▶ **To do**
Lines below that include the word "help" should each be copied.
________________________________________
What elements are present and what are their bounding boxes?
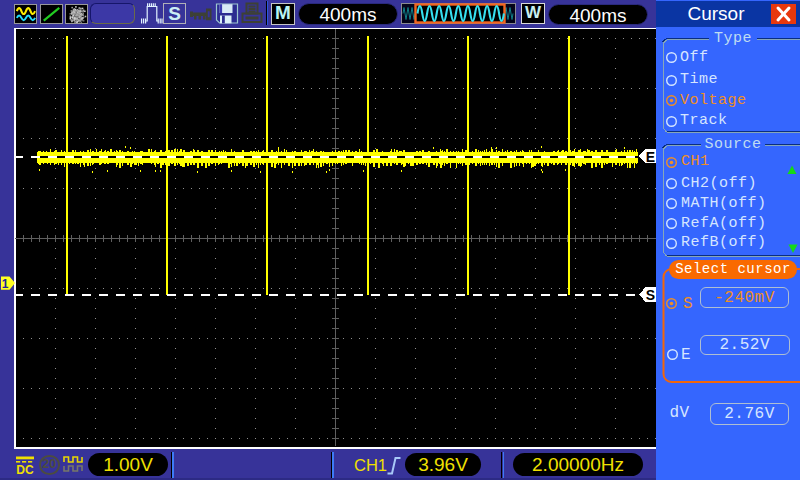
svg-text:DC: DC	[16, 463, 34, 476]
svg-text:1: 1	[2, 277, 9, 291]
svg-text:S: S	[646, 287, 655, 303]
svg-text:E: E	[646, 149, 655, 165]
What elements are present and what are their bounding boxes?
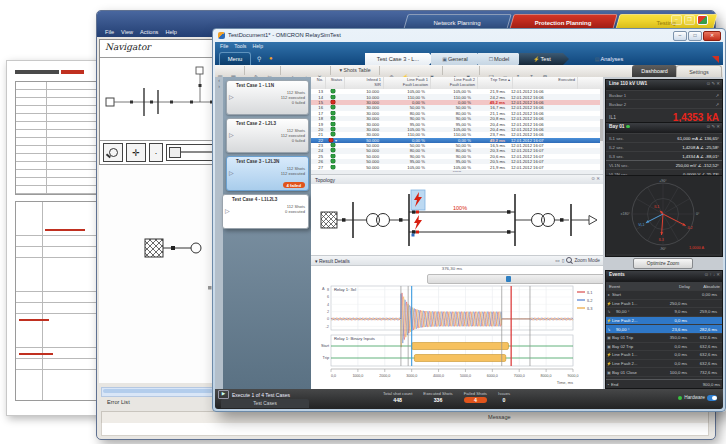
- table-row[interactable]: 1930.00095,00 %95,00 %20,4 ms12.01.2012 …: [311, 121, 603, 126]
- event-row[interactable]: ▣Bay 02 Trip0,0 ms632,6 ms: [606, 342, 722, 351]
- pin-icon[interactable]: ⊙: [591, 176, 595, 181]
- settings-icon[interactable]: ✎: [711, 81, 715, 86]
- menu-button[interactable]: Menu: [219, 52, 251, 66]
- pan-tool-button[interactable]: ✛: [126, 143, 146, 162]
- column-header[interactable]: No.: [311, 77, 326, 89]
- scrollbar-thumb[interactable]: [103, 389, 213, 393]
- event-row[interactable]: ↳90,00 °9,0 ms259,0 ms: [606, 307, 722, 316]
- slider-handle[interactable]: [169, 147, 181, 158]
- column-event[interactable]: Event: [606, 284, 663, 289]
- pin-icon[interactable]: ⊙: [706, 124, 710, 129]
- center-tool-button[interactable]: ·: [149, 143, 163, 162]
- timeline-marker[interactable]: [506, 276, 511, 282]
- execute-test-cases-button[interactable]: ▶ Execute 1 of 4 Test Cases: [218, 390, 290, 399]
- maximize-icon[interactable]: □: [688, 31, 702, 41]
- tab-test-case-3[interactable]: Test Case 3 - L...: [365, 53, 435, 65]
- close-icon[interactable]: ✕: [596, 176, 600, 181]
- zoom-mode-label[interactable]: Zoom Mode: [574, 258, 600, 263]
- table-row[interactable]: 1530.0000,00 %0,00 %49,2 ms12.01.2012 16…: [311, 100, 603, 105]
- test-cases-panel-tab[interactable]: Test Cases: [221, 399, 309, 408]
- busbar-row[interactable]: Busbar 1↗: [606, 90, 722, 99]
- message-column-header[interactable]: Message: [488, 414, 511, 420]
- test-case-card[interactable]: ▷Test Case 3 - L2L3N112 Shots112 execute…: [226, 156, 309, 191]
- tab-model[interactable]: ☐Model: [478, 53, 524, 65]
- play-icon[interactable]: ▷: [229, 169, 234, 176]
- table-row[interactable]: 2350.00050,00 %50,00 %16,5 ms12.01.2012 …: [311, 143, 603, 148]
- event-row[interactable]: ▣Bay 01 Close100,0 ms732,6 ms: [606, 367, 722, 376]
- table-row[interactable]: 2450.00080,00 %80,00 %20,3 ms12.01.2012 …: [311, 148, 603, 153]
- row-expander-icon[interactable]: ▾: [335, 138, 337, 143]
- tab-general[interactable]: ▣General: [431, 53, 483, 65]
- minimize-icon[interactable]: –: [671, 15, 682, 25]
- zoom-mode-icon[interactable]: [566, 257, 572, 263]
- play-icon[interactable]: ▷: [229, 131, 234, 138]
- table-row[interactable]: 2650.00095,00 %95,00 %20,5 ms12.01.2012 …: [311, 159, 603, 164]
- busbar-link-icon[interactable]: ↗: [715, 93, 719, 98]
- event-row[interactable]: ↳90,00 °23,6 ms282,6 ms: [606, 324, 722, 333]
- column-header[interactable]: Executed: [513, 77, 578, 89]
- play-icon[interactable]: ▷: [225, 207, 230, 214]
- move-up-icon[interactable]: ↑: [709, 272, 711, 277]
- menu-file[interactable]: File: [105, 29, 114, 35]
- dashboard-view-button[interactable]: Dashboard: [632, 65, 677, 77]
- event-row[interactable]: ⚡Line Fault 1...0,0 ms632,6 ms: [606, 350, 722, 359]
- fit-vertical-icon[interactable]: ▯: [562, 258, 565, 263]
- column-delay[interactable]: Delay: [663, 284, 690, 289]
- close-icon[interactable]: ✕: [716, 124, 720, 129]
- event-row[interactable]: ⚡Line Fault 2...0,0 ms632,6 ms: [606, 359, 722, 368]
- table-row[interactable]: 1310.000105,00 %105,00 %21,9 ms12.01.201…: [311, 89, 603, 94]
- table-row[interactable]: 22▾50.0000,00 %0,00 %49,2 ms12.01.2012 1…: [311, 138, 603, 143]
- menu-actions[interactable]: Actions: [140, 29, 158, 35]
- busbar-row[interactable]: Busbar 2↗: [606, 99, 722, 108]
- table-row[interactable]: 2550.00090,00 %90,00 %20,6 ms12.01.2012 …: [311, 154, 603, 159]
- column-header[interactable]: Status: [326, 77, 345, 89]
- restore-icon[interactable]: ❐: [684, 15, 695, 25]
- menu-view[interactable]: View: [121, 29, 133, 35]
- optimize-zoom-button[interactable]: Optimize Zoom: [633, 258, 693, 269]
- test-case-card[interactable]: ▷Test Case 4 - L1L2L3112 Shots0 executed: [222, 194, 309, 229]
- menu-tools[interactable]: Tools: [234, 43, 246, 49]
- table-row[interactable]: 2030.000105,00 %105,00 %20,4 ms12.01.201…: [311, 127, 603, 132]
- table-row[interactable]: 1830.00090,00 %90,00 %20,8 ms12.01.2012 …: [311, 116, 603, 121]
- test-case-card[interactable]: ▷Test Case 1 - L1N112 Shots112 executed0…: [226, 80, 309, 115]
- delete-icon[interactable]: ✕: [716, 272, 720, 277]
- table-row[interactable]: 2130.000110,00 %110,00 %23,7 ms12.01.201…: [311, 132, 603, 137]
- column-absolute[interactable]: Absolute: [690, 284, 722, 289]
- table-row[interactable]: 1410.000110,00 %110,00 %24,2 ms12.01.201…: [311, 94, 603, 99]
- hardware-toggle[interactable]: [707, 395, 717, 401]
- column-header[interactable]: Line Fault 1Fault Location: [384, 77, 431, 89]
- panel-collapse-strip[interactable]: ‹›: [215, 77, 223, 389]
- table-row[interactable]: 1730.00080,00 %80,00 %21,1 ms12.01.2012 …: [311, 111, 603, 116]
- move-down-icon[interactable]: ↓: [713, 272, 715, 277]
- event-end-row[interactable]: ▪ End 900,0 ms: [606, 379, 722, 388]
- alert-corner-icon[interactable]: [712, 56, 719, 63]
- waveform-charts[interactable]: 86420-2Relay 1: 3xIARelay 1: Binary Inpu…: [311, 284, 603, 389]
- close-icon[interactable]: ✕: [716, 81, 720, 86]
- settings-icon[interactable]: ✎: [711, 124, 715, 129]
- notification-dot-icon[interactable]: ●: [269, 55, 273, 61]
- column-header[interactable]: Line Fault 2Fault Location: [431, 77, 478, 89]
- table-row[interactable]: 1630.00050,00 %50,00 %16,7 ms12.01.2012 …: [311, 105, 603, 110]
- topology-canvas[interactable]: 100%: [311, 184, 603, 255]
- shots-table-dropdown[interactable]: ▾ Shots Table: [340, 65, 371, 76]
- pin-icon[interactable]: ⊙: [706, 81, 710, 86]
- menu-help[interactable]: Help: [252, 43, 263, 49]
- zoom-tool-button[interactable]: [103, 143, 123, 162]
- menu-help[interactable]: Help: [165, 29, 177, 35]
- pin-icon[interactable]: ⊙: [705, 272, 709, 277]
- play-icon[interactable]: ▷: [229, 93, 234, 100]
- event-row[interactable]: ⚡Line Fault 2...0,0 ms: [606, 316, 722, 325]
- menu-file[interactable]: File: [220, 43, 228, 49]
- event-row[interactable]: ▣Bay 01 Trip350,0 ms632,6 ms: [606, 333, 722, 342]
- column-header[interactable]: Infeed 1SIR: [345, 77, 384, 89]
- column-header[interactable]: Trip Time ▴: [478, 77, 513, 89]
- event-row[interactable]: ▸Start0,00 ms: [606, 290, 722, 299]
- busbar-link-icon[interactable]: ↗: [715, 102, 719, 107]
- minimize-icon[interactable]: –: [673, 31, 687, 41]
- close-icon[interactable]: ✕: [703, 31, 721, 41]
- filter-icon[interactable]: ⚲: [257, 55, 261, 62]
- event-row[interactable]: ⚡Line Fault 1...250,0 ms: [606, 299, 722, 308]
- fit-horizontal-icon[interactable]: ▭: [555, 258, 560, 263]
- test-case-card[interactable]: ▷Test Case 2 - L2L3112 Shots112 executed…: [226, 118, 309, 153]
- tab-test-active[interactable]: ⚡Test: [519, 53, 569, 65]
________________________________________
▶ **Response**
- menu-help[interactable]: Help: [252, 43, 263, 49]
- menu-help[interactable]: Help: [165, 29, 177, 35]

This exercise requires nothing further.